Identifying protein-protein interactions and determining which ones are functional are often considered two separate pursuits, with the latter often requiring painstaking labor to sort out each interaction one by one. On page 801, Trey Ideker and colleagues present work in which they both find new protein-protein interactions and assess the functional relevance of these interactions.

In the mid 1990s, Trey Ideker, now at the University of California, San Diego, transitioned from designing guided missile systems to building protein networks. Ideker fell into graduate school after discontentment with his job threw him into the path of Leroy Hood at the University of Washington. Hood brought Ideker into the laboratory even though the latter had completed little coursework in biology. At the time, the first results of the Human Genome Project were just emerging, and the scientific community was beginning to realize that a list of gene sequences would not tell them everything they wanted to know. “It became apparent very early on that you couldn't build models of the cell without knowing what the protein interactions were,” Ideker says. He was convinced that his computer-engineering skills could help, and, in fact, one of the papers he published as a graduate student helped establish the definition of systems biology as a field.

Ever since then, Ideker has integrated the disciplines of computer science and biology, building up models—dubbed 'interactomes'—of how numerous proteins interact in a cell. The last few years, he has worked to combine results of these interactomes, which attempt to identify proteins that make physical contact in cells, with results of RNA interference (RNAi) screens, which identify genes that affect phenotypes, such as cell growth or differentiation. “You go into a big hairball,” he says, referring to the tangled appearance of interactome maps. “You find the RNAi targets [that came out of the screen] in the hairball and find out if they are connected,” he explains.

But these kinds of studies rely on a previously generated network of protein interactions, and the proteins probed may not include those identified from RNAi screening. Ideker and his colleague Sumit Chanda, also at the University of California, San Diego, wanted to see whether they could turn the approach around, to generate a new protein network and interpret it using a targeted RNAi screen.

Ideker knew exactly which protein network he wanted to try. Several years before, Ideker had visited co-lead author Sudhir Sahasrabudhe, chief scientific officer of Prolexys Pharmaceuticals. The two had just finished a collaboration to map protein interactions in the parasite that causes malaria and had shown that this interactome was quite different from those in flies, humans and yeast. They began talking about how important the mitogen-activated protein kinase (MAPK) signaling cascade was and how no one had yet probed its interactions. They decided to launch a long series of yeast-two hybrid (Y2H) assays, in which they would modify important players of the signaling cascade as baits to fish out the proteins that might interact with them. Results of this study, Ideker now realized, could readily be used to design an RNAi screen with Chanda.

Using about 150 baits, Sahasrabudhe and Ideker identified over 2,000 interactions among nearly 1,500 proteins. From this, the researchers selected 14 proteins that had not previously been reported as interacting with the MAPK pathway. The researchers reasoned that they could validate these previously unreported interaction partners as functionally important, if knocking them down with RNAi affected the MAPK pathway (as assessed by expression of AP-1 or NFĸB transcription factors, important effectors of the pathway). About one-third of the selected genes affected the transcription factors, providing strong evidence that the newly identified interaction partners were functionally important. “I was pleasantly surprised,” says Ideker.

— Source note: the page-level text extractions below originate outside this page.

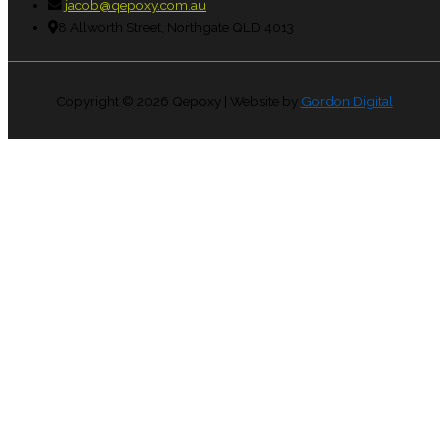
jacob@qepoxy.com.au
8 Allworth Street, Northgate QLD 4013
Copyright © 2026
Qepoxy
| Website by
Gordon Digital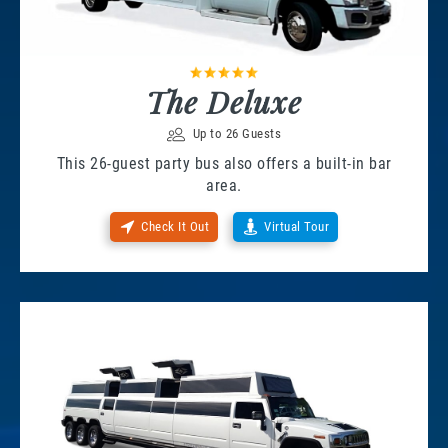
The Deluxe
Up to 26 Guests
This 26-guest party bus also offers a built-in bar
area.
Check It Out
Virtual Tour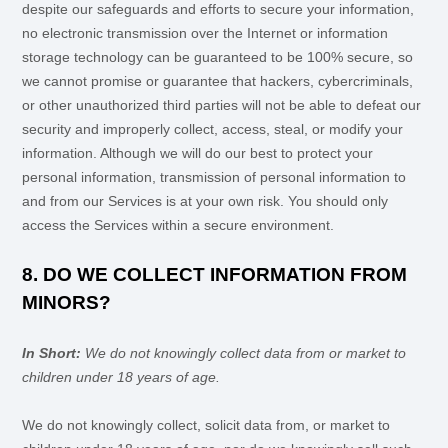
despite our safeguards and efforts to secure your information,
no electronic transmission over the Internet or information
storage technology can be guaranteed to be 100% secure, so
we cannot promise or guarantee that hackers, cybercriminals,
or other
unauthorized
third parties will not be able to defeat our
security and improperly collect, access, steal, or modify your
information. Although we will do our best to protect your
personal information, transmission of personal information to
and from our Services is at your own risk. You should only
access the Services within a secure environment.
8. DO WE COLLECT INFORMATION FROM
MINORS?
In Short:
We do not knowingly collect data from or market to
children under 18 years of age
.
We do not knowingly collect, solicit data from, or market to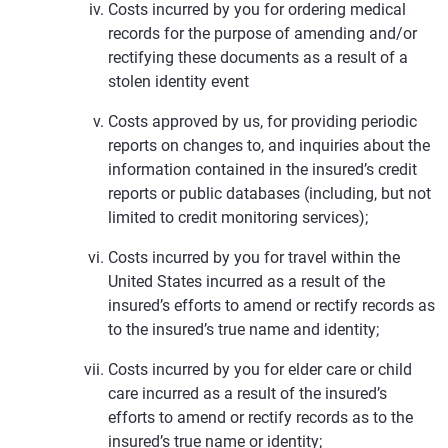
Costs incurred by you for ordering medical
records for the purpose of amending and/or
rectifying these documents as a result of a
stolen identity event
Costs approved by us, for providing periodic
reports on changes to, and inquiries about the
information contained in the insured’s credit
reports or public databases (including, but not
limited to credit monitoring services);
Costs incurred by you for travel within the
United States incurred as a result of the
insured’s efforts to amend or rectify records as
to the insured’s true name and identity;
Costs incurred by you for elder care or child
care incurred as a result of the insured’s
efforts to amend or rectify records as to the
insured’s true name or identity;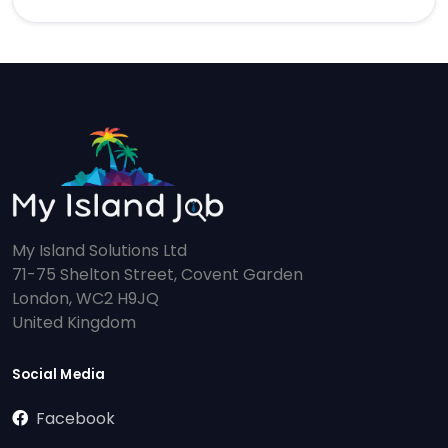
My Island Solutions Ltd
71-75 Shelton Street, Covent Garden
London, WC2 H9JQ
United Kingdom
Social Media
Facebook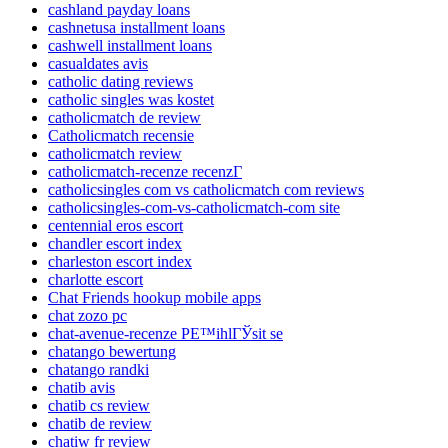
cashland payday loans
cashnetusa installment loans
cashwell installment loans
casualdates avis
catholic dating reviews
catholic singles was kostet
catholicmatch de review
Catholicmatch recensie
catholicmatch review
catholicmatch-recenze recenzГ­
catholicsingles com vs catholicmatch com reviews
catholicsingles-com-vs-catholicmatch-com site
centennial eros escort
chandler escort index
charleston escort index
charlotte escort
Chat Friends hookup mobile apps
chat zozo pc
chat-avenue-recenze PЕ™ihlГЎsit se
chatango bewertung
chatango randki
chatib avis
chatib cs review
chatib de review
chatiw fr review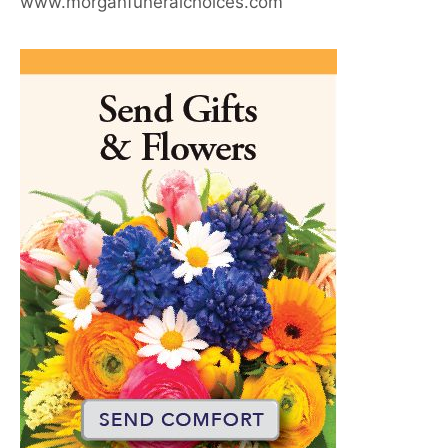
www.morganfuneralchoices.com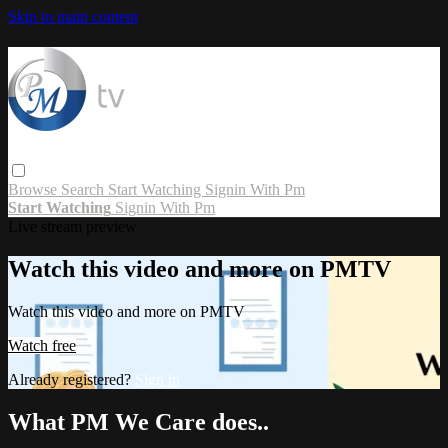
Skip to main content
Browse
Search
Start Watching
Signin With Pm
Start Watching
Signin With Pm
Live stream preview
Watch this video and more on PMTV
Watch this video and more on PMTV
Watch free
Already registered?
Sign in
What PM We Care does..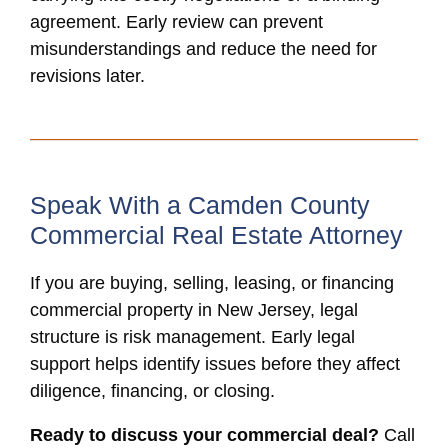
agreement. Early review can prevent
misunderstandings and reduce the need for
revisions later.
Speak With a Camden County
Commercial Real Estate Attorney
If you are buying, selling, leasing, or financing
commercial property in New Jersey, legal
structure is risk management. Early legal
support helps identify issues before they affect
diligence, financing, or closing.
Ready to discuss your commercial deal?
Call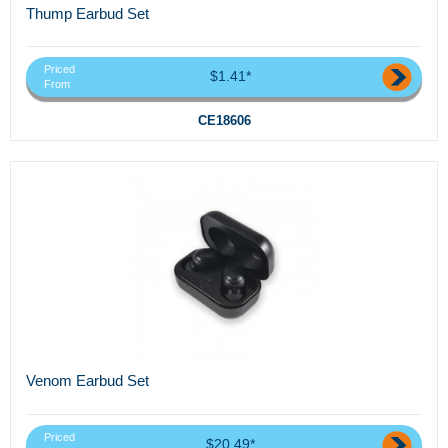
Thump Earbud Set
Priced
$1.41*
From
CE18606
Venom Earbud Set
Priced
$20.49*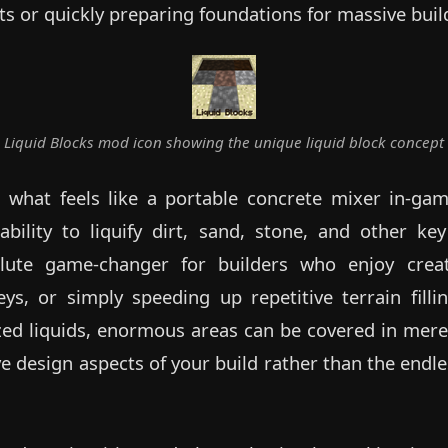
ts or quickly preparing foundations for massive buil
Liquid Blocks mod icon showing the unique liquid block concept
what feels like a portable concrete mixer in-gam
bility to liquify dirt, sand, stone, and other key
solute game-changer for builders who enjoy crea
eys, or simply speeding up repetitive terrain fill
ized liquids, enormous areas can be covered in mere
e design aspects of your build rather than the endle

The result of this study led to the next collaboration, says Ideker. One of the functionally relevant interaction partners was the Na-H exchanger NHE1. The researchers sent an early draft of their manuscript to Diane Barber at the University of California, San Francisco, an expert on NHE1, who performed experiments indicating that NHE1 functioned as a MAPK scaffold, an important but previously unsuspected function.

The MAPK story will continue, Ideker says, and he is hopeful that the combined Y2H-RNAi approach will unleash a sea of stories from other scientists working on other pathways. “The beauty of this is that these are two highly automated technologies,” Ideker says. “You have one robot that does your Y2H, and the other robot does RNAi. You turn the crank on these two technologies, and then the smarts come in on how you interpret the data.”